The recent Exodus spyware that was found in 25 apps from the Google Play Store was originally thought of as another example of Android’s compromised system. However, the malicious apps have now also been ported to Apple’s iOS platform.
For the most part, iOS is considered more secure than Android because it is a closed system. Google’s market leading OS is open source and more vulnerable. Attackers are increasingly using apps as a way to load malware onto devices and it sees Apple’s platform is just as vulnerable as Android.
Exodus is a surveillance package that can access audio recordings, track location data, take contact information, and steal photos from an infected smartphone. When the attack was discovered on Android, Google acted and removed numerous infected applications from the Play Store.
Lookout and Security Without Borders report Exodus has now been found on iOS apps. While Apple’s App Store would weed out such offending apps, it seems attackers were loading malware onto apps available outside the App Store.

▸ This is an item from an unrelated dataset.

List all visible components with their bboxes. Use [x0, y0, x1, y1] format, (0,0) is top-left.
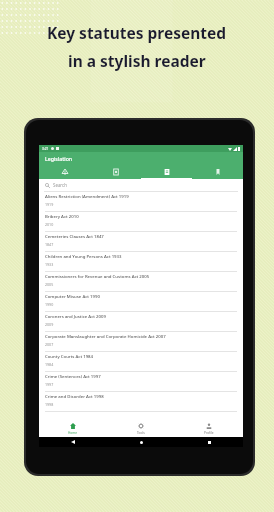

This is possible by creating phishing websites that trick users into believing they are legit portals from mobile carriers in Italy and Turkmenistan. By doing this, the websites circumnavigated Apple’s Developer Enterprise program.
“Several technical details indicated that the software was likely the product of a well-funded development effort and aimed at the lawful intercept market,” Lookout researchers told Threatpost ahead of a presentation at the Security Analyst Summit (SAS) 2019. “These included the use of certificate-pinning and public key encryption for command-and-control (C2) communications, geo-restrictions imposed by the C2 when delivering the second stage, and the comprehensive and well-implemented suite of surveillance features.”
Clever phishing websites were able mimic Italian telecom network Wind Tre SpA and Turkmenistan state operator TMCell. Getting applications on iOS apps on the App Store is normally very hard to do (without a jailbreak) if they are infected. However, the hackers were able to use the fake websites to bypass Apple’s checks and gain legitimate certificates.
“The Apple Developer Enterprise program is intended to allow organizations to distribute proprietary, inhouse apps to their employees without needing to use the iOS App Store,” Lookout researchers add. “A business can obtain access to this program only provided they meet requirements set out by Apple. It is not common to use this program to distribute malware, although there have been past cases where malware authors have done so.”
The apps were able to link with the supposedly legitimate phishing websites and provide help to the carriers. Users thought they had a link to their carrier through the app but were really interacting with the Exodus malware.
To ensure users continued to fall for the ruse, the apps said they should “keep the app installed on your device and stay under WiFi coverage to be contacted by one of our operators.”